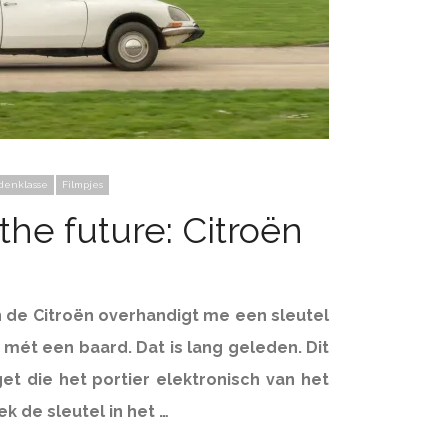
denklasse
Filmpjes
the future: Citroën
 de Citroën overhandigt me een sleutel
 mét een baard. Dat is lang geleden. Dit
t die het portier elektronisch van het
eek de sleutel in het …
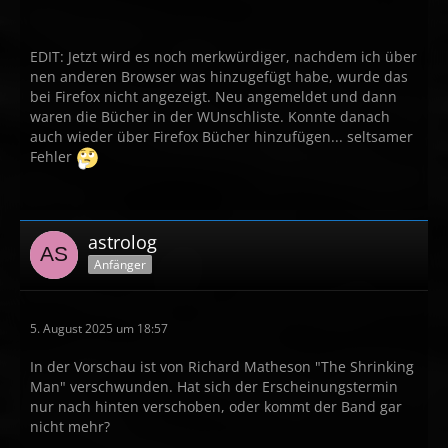
EDIT: Jetzt wird es noch merkwürdiger, nachdem ich über
nen anderen Browser was hinzugefügt habe, wurde das
bei Firefox nicht angezeigt. Neu angemeldet und dann
waren die Bücher in der WUnschliste. Konnte danach
auch wieder über Firefox Bücher hinzufügen... seltsamer
Fehler
astrolog
Anfänger
5. August 2025 um 18:57
In der Vorschau ist von Richard Matheson "The Shrinking
Man" verschwunden. Hat sich der Erscheinungstermin
nur nach hinten verschoben, oder kommt der Band gar
nicht mehr?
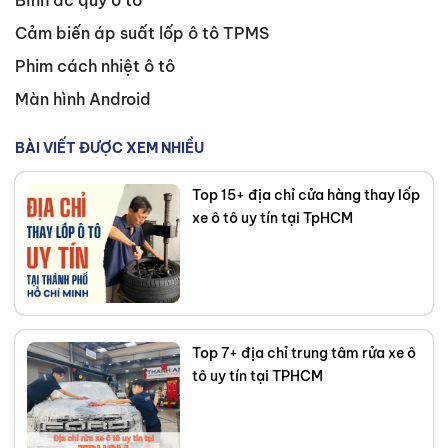
Bình ắc quy ô tô
Cảm biến áp suất lốp ô tô TPMS
Phim cách nhiệt ô tô
Màn hình Android
BÀI VIẾT ĐƯỢC XEM NHIỀU
Top 15+ địa chỉ cửa hàng thay lốp
xe ô tô uy tín tại TpHCM
Top 7+ địa chỉ trung tâm rửa xe ô
tô uy tín tại TPHCM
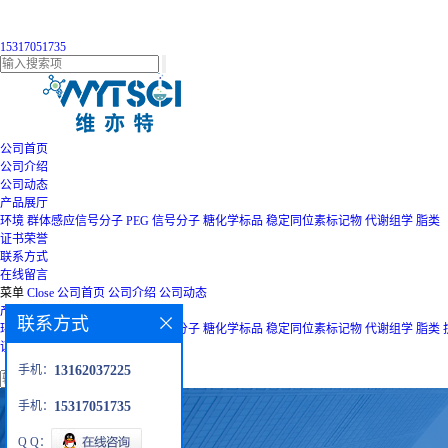
15317051735
公司首页
公司介绍
公司动态
产品展厅
环境
群体感应信号分子
PEG
信号分子
糖化学标品
稳定同位素标记物
代谢组学
脂类
证书荣誉
联系方式
在线留言
菜单
Close
公司首页
公司介绍
公司动态
产品展厅
联系方式
环境
群体感应信号分子
PEG
信号分子
糖化学标品
稳定同位素标记物
代谢组学
脂类
证书荣誉
联系方式
在线留言
手机：
13162037225
手机：
15317051735
Q Q：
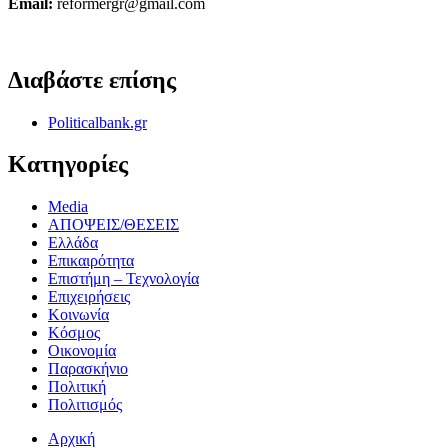
Email:
reformergr@gmail.com
ΟΡΟΙ ΧΡΗΣΗΣ - ΠΡΟΣΤΑΣΙΑ ΠΡΟΣΩΠΙΚΩΝ ΔΕΔΟΜΕΝΩΝ
Διαβάστε επίσης
Politicalbank.gr
Κατηγορίες
Media
ΑΠΟΨΕΙΣ/ΘΕΣΕΙΣ
Ελλάδα
Επικαιρότητα
Επιστήμη – Τεχνολογία
Επιχειρήσεις
Κοινωνία
Κόσμος
Οικονομία
Παρασκήνιο
Πολιτική
Πολιτισμός
Αρχική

TASK STATEMENT =
What is needed is a word-for-word restatement of the entries, minus any pictures.

RESPONSE BOX =
denklasse
Filmpjes
the future: Citroën
 de Citroën overhandigt me een sleutel
 mét een baard. Dat is lang geleden. Dit
t die het portier elektronisch van het
eek de sleutel in het …
EDIT: Jetzt wird es noch merkwürdiger, nachdem ich über
nen anderen Browser was hinzugefügt habe, wurde das
bei Firefox nicht angezeigt. Neu angemeldet und dann
waren die Bücher in der WUnschliste. Konnte danach
auch wieder über Firefox Bücher hinzufügen... seltsamer
Fehler
astrolog
Anfänger
5. August 2025 um 18:57
In der Vorschau ist von Richard Matheson "The Shrinking
Man" verschwunden. Hat sich der Erscheinungstermin
nur nach hinten verschoben, oder kommt der Band gar
nicht mehr?
Bình ắc quy ô tô
Cảm biến áp suất lốp ô tô TPMS
Phim cách nhiệt ô tô
Màn hình Android
BÀI VIẾT ĐƯỢC XEM NHIỀU
Top 15+ địa chỉ cửa hàng thay lốp
xe ô tô uy tín tại TpHCM
Top 7+ địa chỉ trung tâm rửa xe ô
tô uy tín tại TPHCM
15317051735
公司首页
公司介绍
公司动态
产品展厅
环境
群体感应信号分子
PEG
信号分子
糖化学标品
稳定同位素标记物
代谢组学
脂类
证书荣誉
联系方式
在线留言
菜单
Close
公司首页
公司介绍
公司动态
产品展厅
联系方式
环境
群体感应信号分子
PEG
信号分子
糖化学标品
稳定同位素标记物
代谢组学
脂类
证书荣誉
联系方式
在线留言
手机：
13162037225
手机：
15317051735
Q Q：
Email:
reformergr@gmail.com
ΟΡΟΙ ΧΡΗΣΗΣ - ΠΡΟΣΤΑΣΙΑ ΠΡΟΣΩΠΙΚΩΝ ΔΕΔΟΜΕΝΩΝ
Διαβάστε επίσης
Politicalbank.gr
Κατηγορίες
Media
ΑΠΟΨΕΙΣ/ΘΕΣΕΙΣ
Ελλάδα
Επικαιρότητα
Επιστήμη – Τεχνολογία
Επιχειρήσεις
Κοινωνία
Κόσμος
Οικονομία
Παρασκήνιο
Πολιτική
Πολιτισμός
Αρχική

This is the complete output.